(Excerpted records Opens)

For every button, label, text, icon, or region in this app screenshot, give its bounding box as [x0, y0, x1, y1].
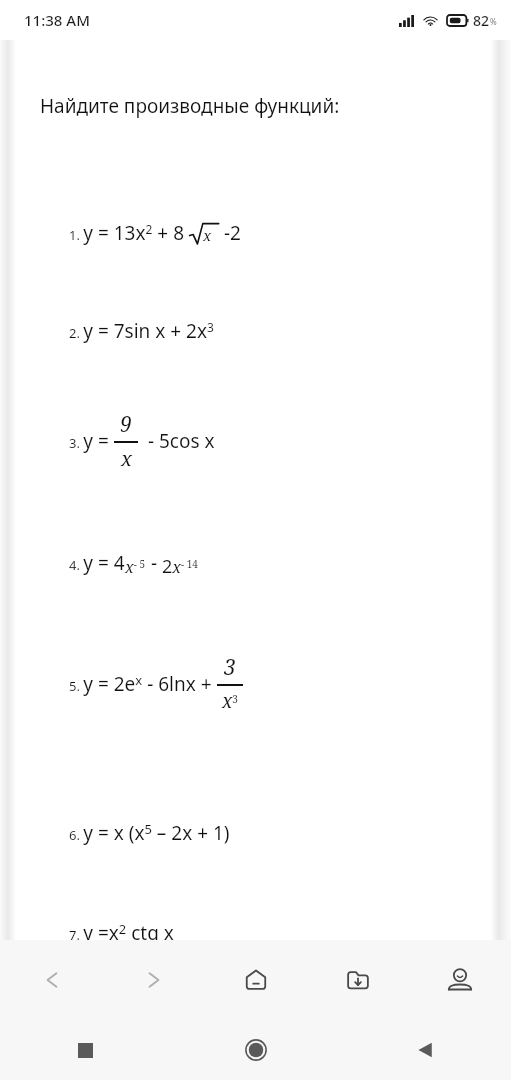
staticText: 82	[473, 11, 490, 30]
staticText: Найдите производные функций:	[40, 93, 340, 119]
staticText: 11:38 AM	[24, 10, 90, 30]
staticText: 2x- 14	[162, 554, 198, 579]
button[interactable]: Home	[171, 1020, 341, 1080]
staticText: x	[121, 445, 132, 472]
staticText: x- 5	[125, 556, 146, 578]
button[interactable]: Forward	[103, 940, 205, 1020]
staticText: -	[146, 550, 162, 576]
button[interactable]: Back	[341, 1020, 511, 1080]
button[interactable]: Recents	[0, 1020, 171, 1080]
staticText: - 5cos x	[138, 428, 215, 454]
staticText: 3. y =	[69, 428, 114, 454]
button[interactable]: Back	[0, 940, 103, 1020]
button[interactable]: Account	[409, 940, 511, 1020]
button[interactable]: Downloads	[307, 940, 409, 1020]
button[interactable]: Home	[205, 940, 307, 1020]
staticText: x	[203, 225, 212, 245]
staticText: 7. y =x2 ctg x	[69, 920, 174, 946]
staticText: %	[490, 16, 497, 27]
staticText: 3	[224, 653, 236, 682]
staticText: 5. y = 2ex - 6lnx +	[69, 671, 217, 697]
staticText: 9	[120, 410, 132, 439]
staticText: x3	[222, 688, 238, 714]
staticText: 6. y = x (x5 – 2x + 1)	[69, 820, 230, 846]
staticText: 4. y = 4	[69, 550, 125, 576]
staticText: 2. y = 7sin x + 2x3	[69, 318, 214, 344]
staticText: 1. y = 13x2 + 8	[69, 220, 189, 246]
staticText: -2	[219, 220, 241, 246]
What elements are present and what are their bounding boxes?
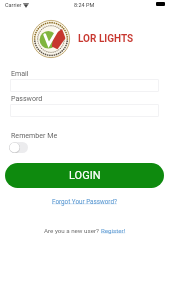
staticText: Email: [11, 69, 29, 77]
button[interactable]: LOGIN: [5, 163, 164, 188]
button[interactable]: [10, 79, 159, 92]
staticText: Forgot Your Password?: [52, 198, 117, 205]
button[interactable]: Remember me toggle: [9, 142, 28, 153]
button[interactable]: Forgot Your Password?: [50, 197, 119, 206]
staticText: Are you a new user?: [44, 227, 101, 234]
staticText: LOR LIGHTS: [78, 33, 134, 45]
staticText: Register!: [101, 227, 126, 234]
staticText: Password: [11, 94, 43, 102]
other: Lor Lights logo: [32, 20, 70, 58]
staticText: Carrier: [5, 2, 22, 8]
staticText: Remember Me: [11, 131, 58, 139]
button[interactable]: [10, 104, 159, 117]
staticText: LOGIN: [69, 169, 101, 182]
staticText: 8:24 PM: [74, 2, 95, 8]
button[interactable]: Register!: [101, 227, 126, 234]
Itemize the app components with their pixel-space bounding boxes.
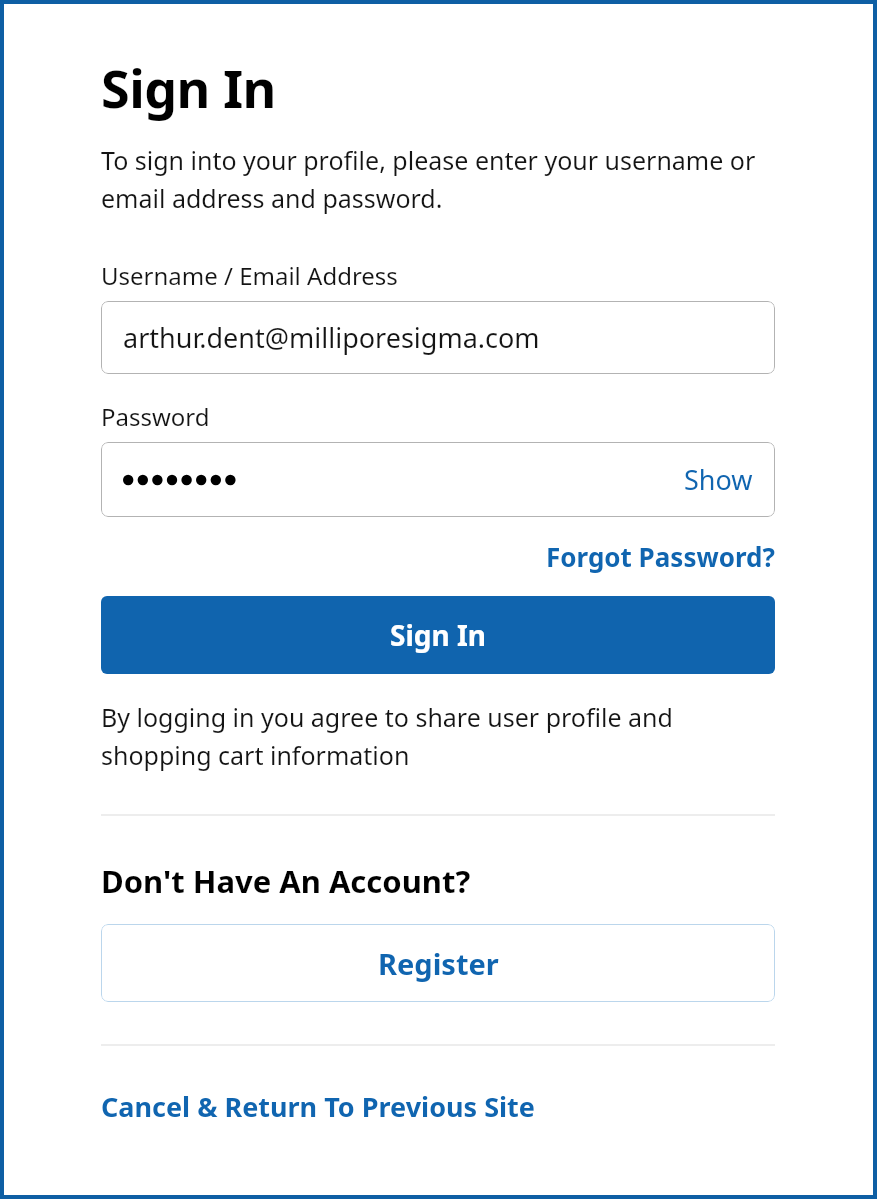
button[interactable]: Cancel & Return To Previous Site [101,1088,535,1125]
button[interactable]: Show [101,442,775,517]
staticText: Password [101,400,210,433]
button[interactable]: Register [101,924,775,1002]
button[interactable]: Sign In [101,596,775,674]
button[interactable]: Show [684,461,753,498]
staticText: Username / Email Address [101,259,398,292]
staticText: Don't Have An Account? [101,860,471,902]
staticText: Register [378,944,499,983]
staticText: Sign In [101,52,276,123]
staticText: To sign into your profile, please enter … [101,143,775,215]
staticText: By logging in you agree to share user pr… [101,700,775,772]
staticText: Show [684,461,753,498]
staticText: arthur.dent@milliporesigma.com [123,319,540,356]
staticText: Forgot Password? [546,539,775,574]
staticText: Sign In [390,616,487,654]
staticText: Cancel & Return To Previous Site [101,1088,535,1125]
button[interactable]: Forgot Password? [546,539,775,574]
button[interactable]: arthur.dent@milliporesigma.com [101,301,775,374]
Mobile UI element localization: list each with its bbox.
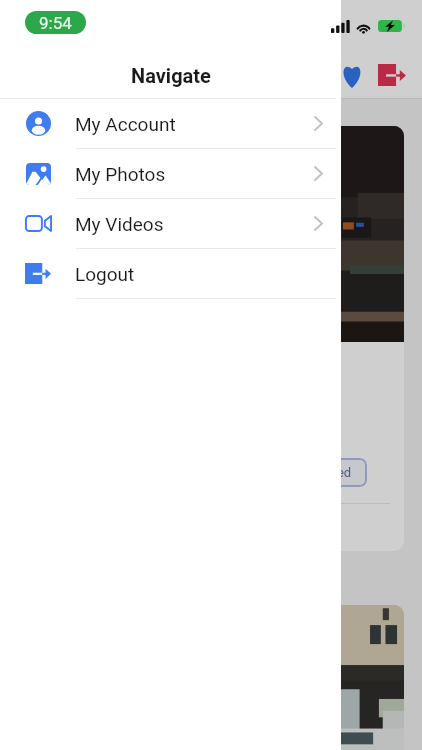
staticText: 9:54: [39, 13, 72, 33]
staticText: Logout: [75, 263, 135, 285]
staticText: My Videos: [75, 213, 164, 235]
button[interactable]: My Photos: [0, 149, 341, 198]
staticText: My Account: [75, 113, 176, 135]
staticText: Navigate: [131, 64, 211, 87]
button[interactable]: Logout: [0, 249, 341, 298]
staticText: Approved: [296, 465, 352, 480]
button[interactable]: Approved: [18, 126, 404, 551]
button[interactable]: [18, 605, 404, 750]
button[interactable]: Favorites: [334, 57, 370, 93]
staticText: My Photos: [75, 163, 166, 185]
button[interactable]: My Account: [0, 99, 341, 148]
button[interactable]: My Videos: [0, 199, 341, 248]
button[interactable]: Approved: [281, 458, 367, 487]
button[interactable]: Logout: [374, 57, 410, 93]
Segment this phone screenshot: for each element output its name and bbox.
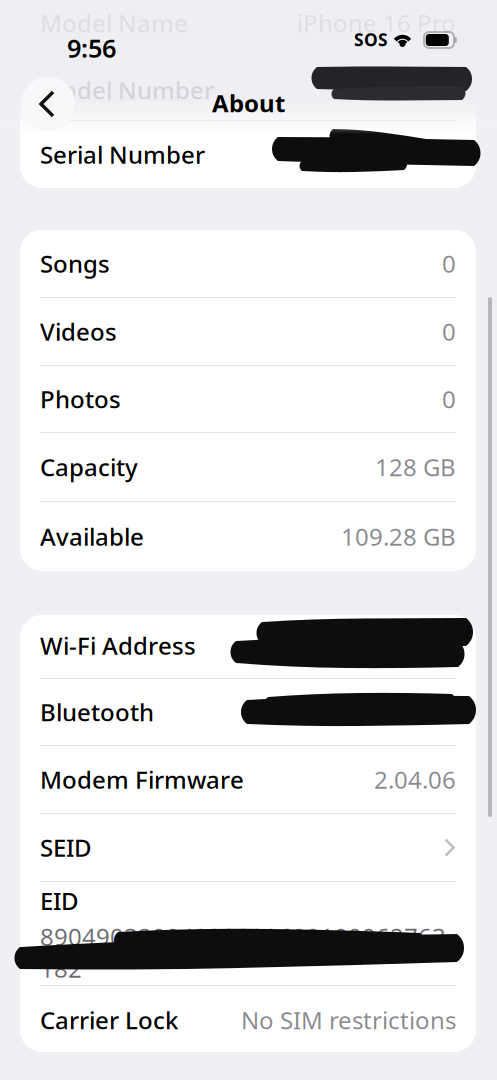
staticText: 0 bbox=[442, 383, 456, 415]
staticText: Modem Firmware bbox=[40, 764, 244, 796]
staticText: iPhone 16 Pro bbox=[297, 7, 456, 39]
staticText: Wi-Fi Address bbox=[40, 630, 196, 662]
button[interactable]: Videos bbox=[20, 298, 476, 365]
staticText: 0 bbox=[442, 248, 456, 280]
staticText: 89049032004008882600100962763182 bbox=[40, 921, 446, 984]
staticText: EID bbox=[40, 885, 79, 917]
staticText: Model Name bbox=[40, 7, 188, 39]
staticText: 109.28 GB bbox=[341, 521, 456, 552]
button[interactable]: Wi-Fi Address bbox=[20, 613, 476, 678]
button[interactable]: Capacity bbox=[20, 433, 476, 501]
button[interactable]: Serial Number bbox=[20, 121, 476, 188]
staticText: 0 bbox=[442, 316, 456, 348]
staticText: Serial Number bbox=[40, 139, 205, 170]
staticText: 9:56 bbox=[67, 31, 116, 65]
button[interactable]: Carrier Lock bbox=[20, 986, 476, 1054]
staticText: SEID bbox=[40, 832, 92, 864]
staticText: About bbox=[212, 87, 285, 119]
staticText: Carrier Lock bbox=[40, 1004, 178, 1036]
button[interactable]: Bluetooth bbox=[20, 679, 476, 745]
button[interactable]: Model Name bbox=[20, 0, 476, 52]
button[interactable]: Model Number bbox=[20, 53, 476, 120]
staticText: Capacity bbox=[40, 451, 138, 483]
staticText: 2.04.06 bbox=[374, 764, 456, 796]
button[interactable]: Songs bbox=[20, 230, 476, 297]
staticText: Photos bbox=[40, 383, 121, 415]
button[interactable]: Back bbox=[21, 77, 75, 131]
button[interactable]: Available bbox=[20, 502, 476, 571]
staticText: Model Number bbox=[40, 74, 214, 106]
staticText: Songs bbox=[40, 248, 110, 280]
button[interactable]: Modem Firmware bbox=[20, 746, 476, 813]
staticText: iPhone 16 Pro bbox=[297, 3, 456, 34]
button[interactable]: SEID bbox=[20, 814, 476, 881]
button[interactable]: Photos bbox=[20, 366, 476, 432]
staticText: No SIM restrictions bbox=[241, 1004, 456, 1036]
staticText: Videos bbox=[40, 316, 117, 348]
staticText: SOS bbox=[354, 28, 388, 51]
staticText: 128 GB bbox=[375, 451, 456, 483]
button[interactable]: EID bbox=[20, 882, 476, 985]
staticText: Model Number bbox=[40, 71, 214, 102]
staticText: Model Name bbox=[40, 3, 188, 34]
staticText: Available bbox=[40, 521, 144, 552]
staticText: Bluetooth bbox=[40, 696, 154, 728]
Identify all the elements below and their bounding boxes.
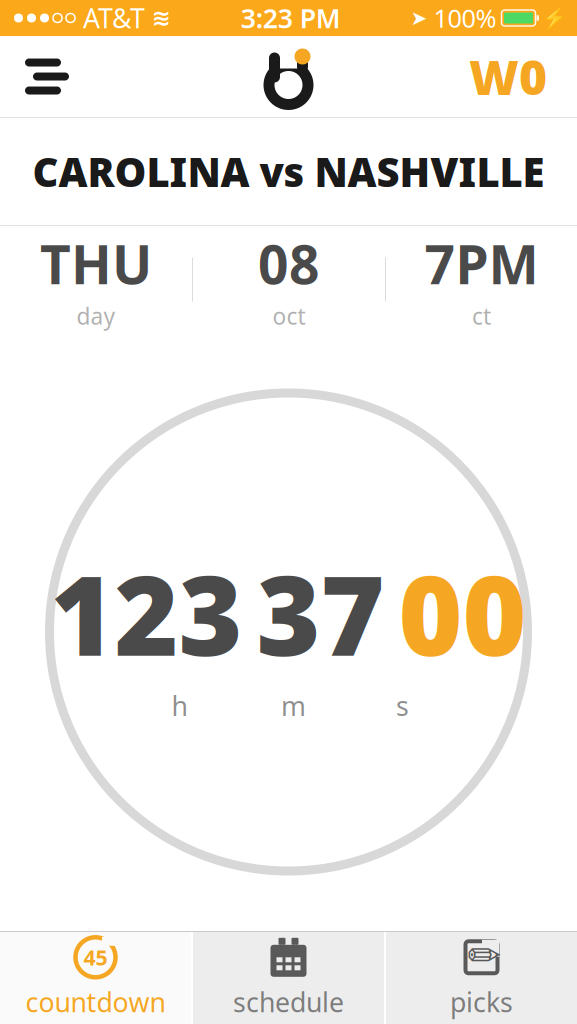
staticText: 7PM [424,228,538,299]
staticText: 00 [398,541,526,686]
staticText: ≋ [152,5,171,31]
staticText: oct [272,301,306,331]
button[interactable]: 45 [0,932,191,1024]
staticText: 37 [256,541,384,686]
staticText: 3:23 PM [241,0,341,36]
staticText: 08 [258,228,320,299]
staticText: countdown [26,984,166,1020]
staticText: day [76,301,116,331]
staticText: ct [472,301,491,331]
staticText: CAROLINA vs NASHVILLE [32,145,544,198]
staticText: THU [40,228,152,299]
staticText: 123 [50,541,242,686]
button[interactable]: Menu [18,46,76,106]
button[interactable]: schedule [193,932,384,1024]
staticText: W0 [469,45,547,108]
button[interactable]: ✏ [386,932,577,1024]
staticText: picks [450,984,513,1020]
staticText: AT&T [83,0,145,36]
staticText: ➤ [410,7,428,29]
staticText: ✏ [468,933,502,978]
staticText: schedule [233,984,344,1020]
staticText: 100% [434,1,496,35]
staticText: 45 [84,943,108,971]
button[interactable]: W0 [461,46,555,106]
staticText: s [396,688,409,723]
staticText: m [281,688,306,723]
staticText: h [172,688,188,723]
staticText: ⚡ [542,7,567,30]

(Excerpted records Closes)

**Task to carry out:** Among the records above, find the lines where the word "Firmware" appears and copy them.

**Finished exercise:**
staticText: Modem Firmware bbox=[40, 764, 244, 796]
button[interactable]: Modem Firmware bbox=[20, 746, 476, 813]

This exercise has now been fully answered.